Fugitive Venezuela judge helps elite U.S. anti-drugs unit

Walid Makled

CARACAS/MIAMI,  (Reuters) – A former Venezuelan Supreme Court judge who fled the country last month is cooperating with an elite special operations unit of the U.S. Drug Enforcement Administration that targets major international traffickers, according to sources familiar with the case.

Testimony by Eladio Aponte could pave the way for indictments of President Hugo Chavez’s allies. That would embarrass the socialist leader and help Washington cast its ideological adversary as leading a pariah nation.

The United States has alleged for years that Chavez turns a blind eye to trafficking and that officials in his government are directly involved, accusations that Chavez rejects.

Aponte is one of six special witnesses cooperating with the DEA in its investigation of Venezuelan government ties to trafficking, said a former U.S. government official familiar with the situation.

Eladio Aponte

The case is being handled by Group 959, a unit of DEA’s Special Operations Division, according to sources with direct knowledge of the case including a former law enforcement source.

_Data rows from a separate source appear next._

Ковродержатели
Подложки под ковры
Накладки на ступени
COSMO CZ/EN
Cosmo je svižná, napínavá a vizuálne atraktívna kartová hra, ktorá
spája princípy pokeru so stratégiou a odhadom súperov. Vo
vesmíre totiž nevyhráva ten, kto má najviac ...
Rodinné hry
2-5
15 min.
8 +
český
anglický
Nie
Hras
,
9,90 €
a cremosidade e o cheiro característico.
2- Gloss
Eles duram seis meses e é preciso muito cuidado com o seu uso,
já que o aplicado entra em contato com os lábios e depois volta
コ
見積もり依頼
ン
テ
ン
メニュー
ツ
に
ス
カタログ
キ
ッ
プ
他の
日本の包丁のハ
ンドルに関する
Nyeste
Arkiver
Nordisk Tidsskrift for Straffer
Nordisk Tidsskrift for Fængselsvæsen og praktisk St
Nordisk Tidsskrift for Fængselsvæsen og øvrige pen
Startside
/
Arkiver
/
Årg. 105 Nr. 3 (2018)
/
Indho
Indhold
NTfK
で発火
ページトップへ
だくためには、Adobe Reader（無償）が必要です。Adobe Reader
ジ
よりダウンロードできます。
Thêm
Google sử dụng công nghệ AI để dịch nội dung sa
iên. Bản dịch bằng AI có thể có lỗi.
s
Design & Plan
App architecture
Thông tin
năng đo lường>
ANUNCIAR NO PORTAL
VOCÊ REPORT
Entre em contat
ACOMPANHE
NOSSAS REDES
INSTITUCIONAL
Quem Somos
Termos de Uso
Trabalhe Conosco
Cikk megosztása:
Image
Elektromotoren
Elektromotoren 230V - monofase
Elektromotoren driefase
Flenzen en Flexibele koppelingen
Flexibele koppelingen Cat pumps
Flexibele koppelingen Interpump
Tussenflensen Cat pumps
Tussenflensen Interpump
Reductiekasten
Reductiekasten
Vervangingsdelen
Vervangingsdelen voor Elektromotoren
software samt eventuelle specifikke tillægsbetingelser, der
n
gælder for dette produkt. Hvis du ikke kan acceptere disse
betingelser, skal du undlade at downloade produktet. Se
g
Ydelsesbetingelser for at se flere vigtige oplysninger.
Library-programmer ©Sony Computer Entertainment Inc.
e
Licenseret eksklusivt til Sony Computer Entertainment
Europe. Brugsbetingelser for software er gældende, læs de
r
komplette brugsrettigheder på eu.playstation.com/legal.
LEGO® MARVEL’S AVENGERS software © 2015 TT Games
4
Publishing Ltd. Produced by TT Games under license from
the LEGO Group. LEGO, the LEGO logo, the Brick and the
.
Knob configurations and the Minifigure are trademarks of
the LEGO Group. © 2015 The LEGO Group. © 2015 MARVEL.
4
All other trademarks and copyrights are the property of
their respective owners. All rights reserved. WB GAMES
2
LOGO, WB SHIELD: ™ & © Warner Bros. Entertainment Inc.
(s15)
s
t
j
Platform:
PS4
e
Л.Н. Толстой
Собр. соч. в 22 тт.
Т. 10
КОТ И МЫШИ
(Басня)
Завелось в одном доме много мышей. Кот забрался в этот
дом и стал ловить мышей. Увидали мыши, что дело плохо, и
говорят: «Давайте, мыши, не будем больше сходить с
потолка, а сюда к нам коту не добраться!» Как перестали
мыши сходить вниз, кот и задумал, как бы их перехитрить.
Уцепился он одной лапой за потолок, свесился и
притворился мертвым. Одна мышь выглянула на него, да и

The DEA declined to comment.
Group 959, known as the Bilateral Investigations Unit, was set up to target traffickers overseas plotting to import cocaine to the United States, even if no shipments actually arrive.

It takes its name from an extra-territorial extension of drug laws, known as Section 959, allowing prosecution of acts committed outside the jurisdiction of the United States.

David Tinsley, a retired DEA veteran who now runs his own private intelligence agency, said Group 959 would only be involved in the Aponte case if the government felt he could deliver strong evidence.

“In the hands of 959, he would become a very effective tool,” he said. “They must have wanted Aponte bad. (The division) doesn’t go on fishing expeditions, they are very surgical. They know who they are going after and why.”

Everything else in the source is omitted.